Okta Setup for SAML-SSO

Okta is a third-party identity provider, offering single sign-on (SSO) authentication and identity validation services for a large number of Software-as-a-Service providers. PrivaceraCloud works with Okta's SAML (Security Assertion Markup Language) interface to provide an SSO / Okta login authentication to the PrivaceraCloud portal. See Activate SSO - Connect via SAML to an Identity Provider.

Integration with Okta begins with configuration steps in the Okta administrator console.
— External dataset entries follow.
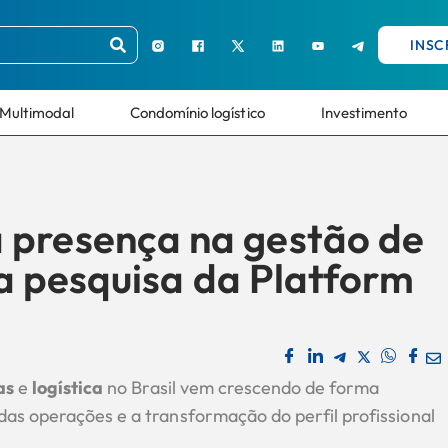
INSC
Multimodal
Condomínio logístico
Investimento
 presença na gestão de
ela pesquisa da Platform
as
e
logística
no Brasil vem crescendo de forma
as operações e a transformação do perfil profissional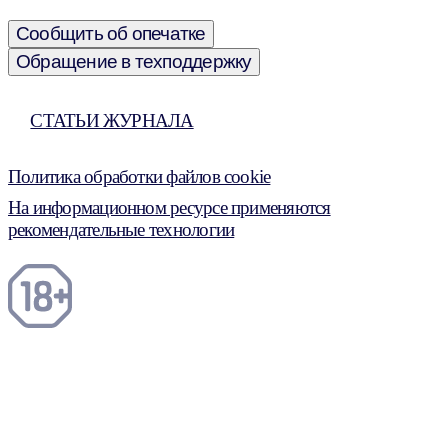
Сообщить об опечатке
Обращение в техподдержку
СТАТЬИ ЖУРНАЛА
Политика обработки файлов cookie
На информационном ресурсе применяются
рекомендательные технологии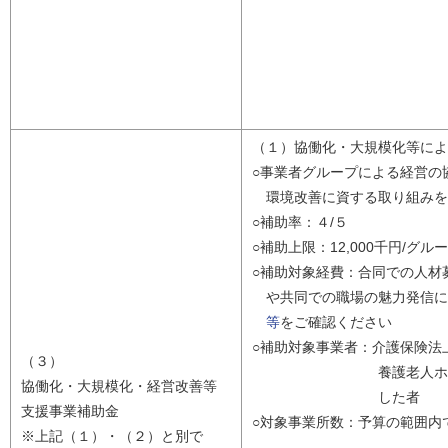
（１）協働化・大規模化等によ
○事業者グループによる経営の
環境改善に資する取り組みを
○補助率：４/５
○補助上限：12,000千円/グル
○補助対象経費：合同での人材
や共同での職場の魅力発信に
等
をご確認ください
○補助対象事業者：介護保険法
（３）
養護老人ホーム、軽
協働化・大規模化・経営改善等
した者
支援事業補助金
○対象事業所数：予算の範囲内
※上記（１）・（２）と別で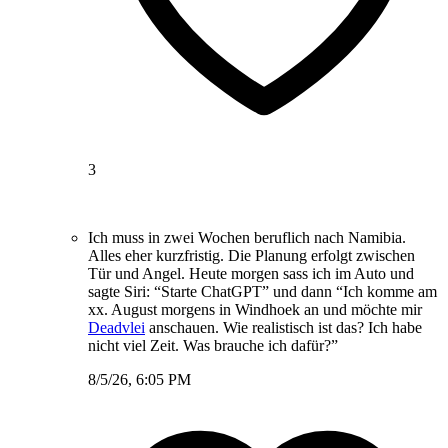
3
Ich muss in zwei Wochen beruflich nach Namibia.
Alles eher kurzfristig. Die Planung erfolgt zwischen
Tür und Angel. Heute morgen sass ich im Auto und
sagte Siri: “Starte ChatGPT” und dann “Ich komme am
xx. August morgens in Windhoek an und möchte mir
Deadvlei
anschauen. Wie realistisch ist das? Ich habe
nicht viel Zeit. Was brauche ich dafür?”
8/5/26, 6:05 PM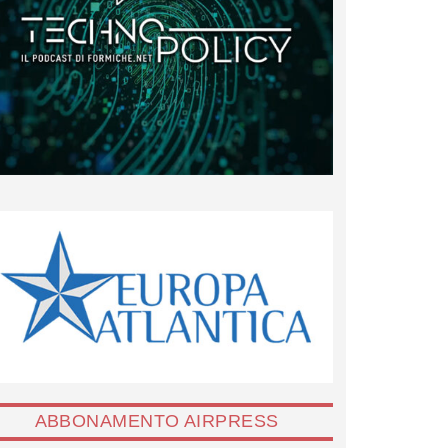
ABBONAMENTO AIRPRESS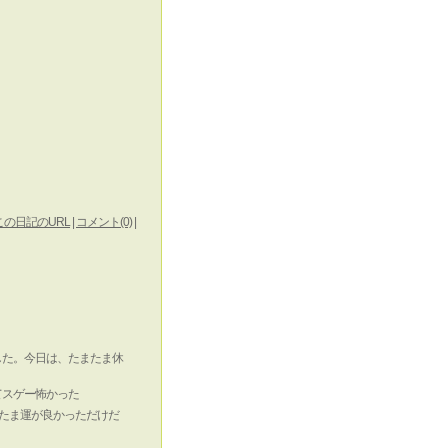
この日記のURL
|
コメント(0)
|
した。今日は、たまたま休
てスゲー怖かった
たま運が良かっただけだ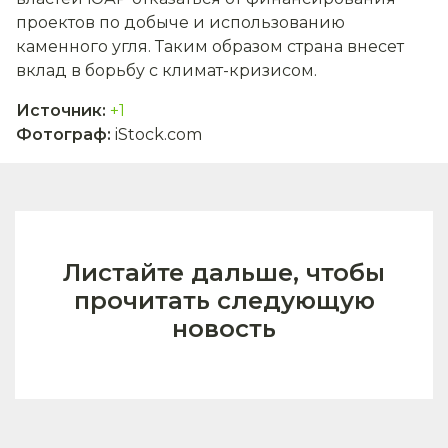
проектов по добыче и использованию
каменного угля. Таким образом страна внесет
вклад в борьбу с климат-кризисом.
Источник
:
+1
Фотограф
:
iStock.com
Листайте дальше, чтобы
прочитать следующую
новость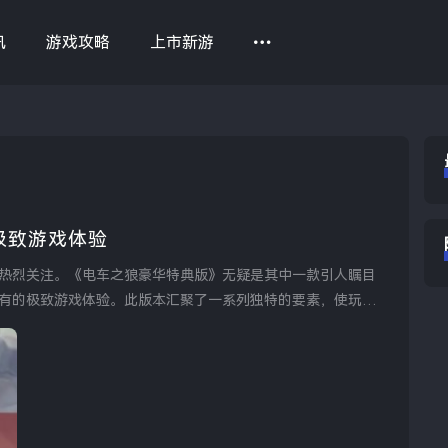
讯
游戏攻略
上市新游
极致游戏体验
热烈关注。《电车之狼豪华特典版》无疑是其中一款引人瞩目
有的极致游戏体验。此版本汇聚了一系列独特的要素，使玩家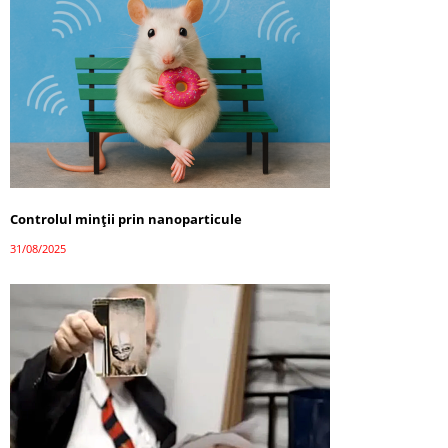
Controlul minții prin nanoparticule
31/08/2025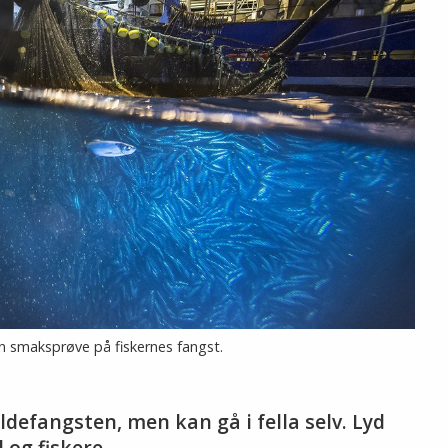
en smaksprøve på fiskernes fangst.
ildefangsten, men kan gå i fella selv. Lyd
 og fiskere.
These steps also generate a PrivaceraCloud account-specific identity_provider_metadata.xml file and an Identity Provider URL that are used in the PrivaceraCloud Okta/SSO configuration steps.

Note

To use Okta SSO with PrivaceraCloud, you must have already established an Okta SSO service account, as the following steps require Okta SSO administrative login credentials.

Generate an Okta Identity Provider Metadata File and URL#

  1. Log in to your Okta account as the Okta SSO account administrator.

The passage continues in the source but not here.